Pomodo
HomeTeknologiBisnisSainsFinansial

Mercedes-Benz Ingin Investasi di Qianli untuk Perkuat Teknologi Mengemudi Otonom di Cina

Teknologi
Kecerdasan Buatan
artificial-intelligence (6mo ago) artificial-intelligence (6mo ago)
25 Sep 2025
96 dibaca
2 menit
Mercedes-Benz Ingin Investasi di Qianli untuk Perkuat Teknologi Mengemudi Otonom di Cina

Rangkuman 15 Detik

Mercedes-Benz berusaha meningkatkan kehadirannya di pasar Tiongkok melalui investasi di perusahaan teknologi lokal.
Kerjasama antara Geely dan Mercedes-Benz menunjukkan potensi kolaborasi di bidang teknologi otomotif.
Pasar kendaraan listrik di Tiongkok menghadapi tantangan persaingan yang ketat, memaksa produsen untuk beradaptasi.
Mercedes-Benz Group berencana mengambil saham minoritas di perusahaan teknologi mengemudi otonom asal Cina bernama Chongqing Qianli Technology. Perusahaan ini sudah terdaftar di bursa saham Shanghai dan dikenal fokus pada pengembangan sistem mengemudi yang bisa berjalan sendiri tanpa campur tangan manusia. Nilai perusahaan Qianli diperkirakan sekitar 59,5 miliar yuan atau setara dengan 8,35 miliar dolar Amerika Serikat. Dalam rencananya, investasi ini akan membantu Mercedes-Benz meningkatkan kemampuan perangkat lunak dan teknologi cerdas mereka khususnya di pasar Cina yang sangat penting untuk produk kendaraan masa depan mereka.

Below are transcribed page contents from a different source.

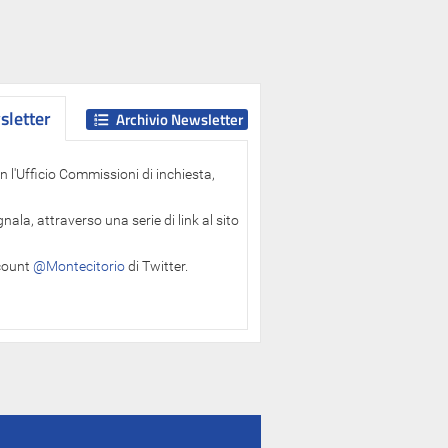
letter
letter
Archivio Newsletter
 l'Ufficio Commissioni di inchiesta,
ala, attraverso una serie di link al sito
ccount
@Montecitorio
di Twitter.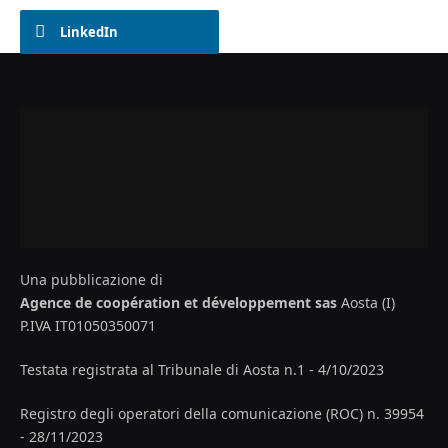
LinkedIn
Una pubblicazione di
Agence de coopération et développement sas
Aosta (I)
P.IVA IT01050350071
Testata registrata al Tribunale di Aosta n.1 - 4/10/2023
Registro degli operatori della comunicazione (ROC) n. 39954
- 28/11/2023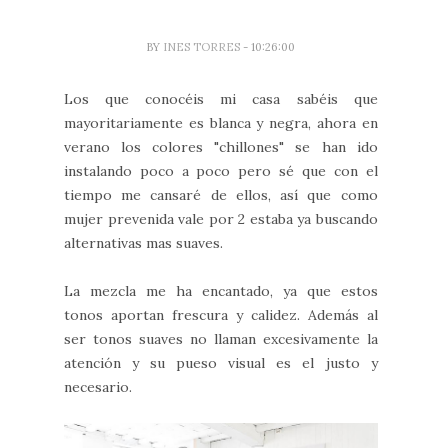
BY
INES TORRES
- 10:26:00
Los que conocéis mi casa sabéis que
mayoritariamente es blanca y negra, ahora en
verano los colores "chillones" se han ido
instalando poco a poco pero sé que con el
tiempo me cansaré de ellos, así que como
mujer prevenida vale por 2 estaba ya buscando
alternativas mas suaves.
La mezcla me ha encantado, ya que estos
tonos aportan frescura y calidez. Además al
ser tonos suaves no llaman excesivamente la
atención y su pueso visual es el justo y
necesario.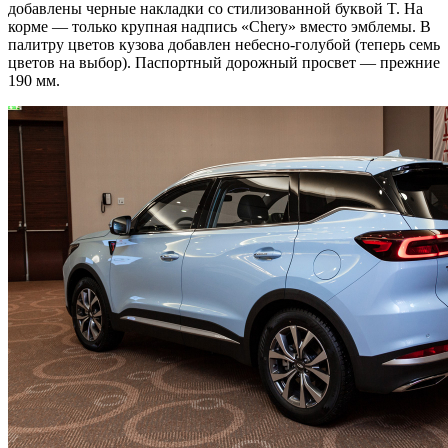
добавлены черные накладки со стилизованной буквой T. На
корме — только крупная надпись «Chery» вместо эмблемы. В
палитру цветов кузова добавлен небесно-голубой (теперь семь
цветов на выбор). Паспортный дорожный просвет — прежние
190 мм.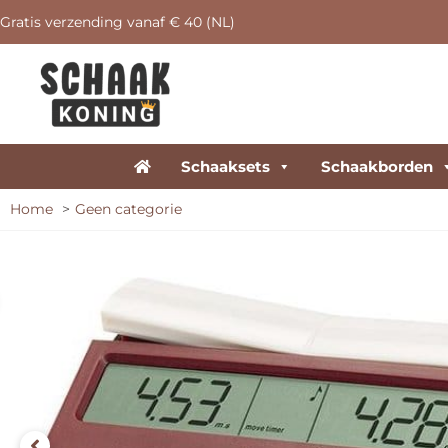
Gratis verzending vanaf € 40 (NL)
Schaaksets
Schaakborden
Home
Geen categorie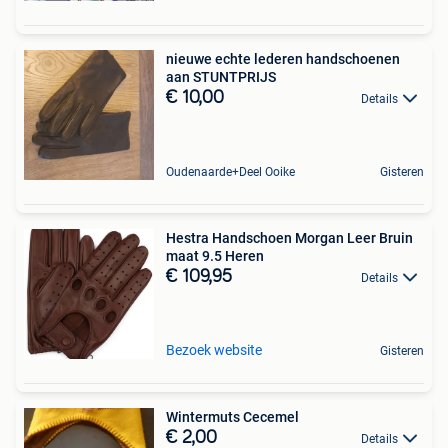
nieuwe echte lederen handschoenen
aan STUNTPRIJS
€ 10,00
Details
Oudenaarde+Deel Ooike
Gisteren
Hestra Handschoen Morgan Leer Bruin
maat 9.5 Heren
€ 109,95
Details
Bezoek website
Gisteren
Wintermuts Cecemel
€ 2,00
Details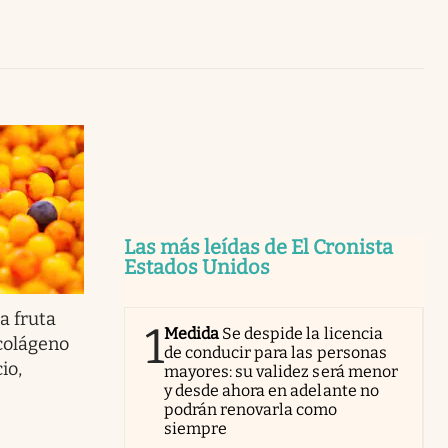
Uruguay
Las más leídas de El Cronista
Estados Unidos
a fruta
1
Medida
Se despide la licencia
colágeno
de conducir para las personas
io,
mayores: su validez será menor
y desde ahora en adelante no
podrán renovarla como
siempre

Zhejiang Geely Holding Group, yang sudah menjadi pendukung utama Qianli, ikut memfasilitasi diskusi antara Mercedes-Benz dan Qianli. Geely juga telah mengintegrasikan aset mengemudi otomatisnya ke dalam Qianli untuk menjadikannya pusat utama pengembangan teknologi mengemudi cerdas. Jika kesepakatan ini berhasil, Qianli diharapkan dapat bekerja sama dengan Mercedes-Benz dalam riset dan pengembangan, serta memasok teknologi untuk kendaraan Mercedes-Benz yang bakal diluncurkan di Cina. Hal ini menjadi tanda hubungan yang semakin erat antara Geely dan Mercedes-Benz, termasuk kolaborasi potensial pada proyek mesin pembakaran. Berinvestasi dalam perusahaan teknologi lokal merupakan salah satu strategi Mercedes-Benz untuk menyesuaikan diri dengan kebutuhan dan kompetisi di pasar Cina yang sangat dinamis, terutama karena permintaan kendaraan listrik mewah yang mengalami persaingan ketat dari merek lokal yang terus berkembang.

Analisis Ahli

Dr. Li Wei, Pakar Otomotif Cina
Investasi Mercedes-Benz di Qianli menunjukkan bahwa perusahaan global kini menyadari pentingnya kolaborasi lokal untuk memenangkan pasar otomotif Cina yang unik dan cepat berubah.
Prof. Michael Bauer, Ahli Strategi Otomotif Jerman
Menggandeng pemain lokal untuk teknologi otonom adalah langkah cerdas yang bisa membantu Mercedes-Benz mempertahankan relevansi teknologinya di Cina, pasar EV terbesar di dunia.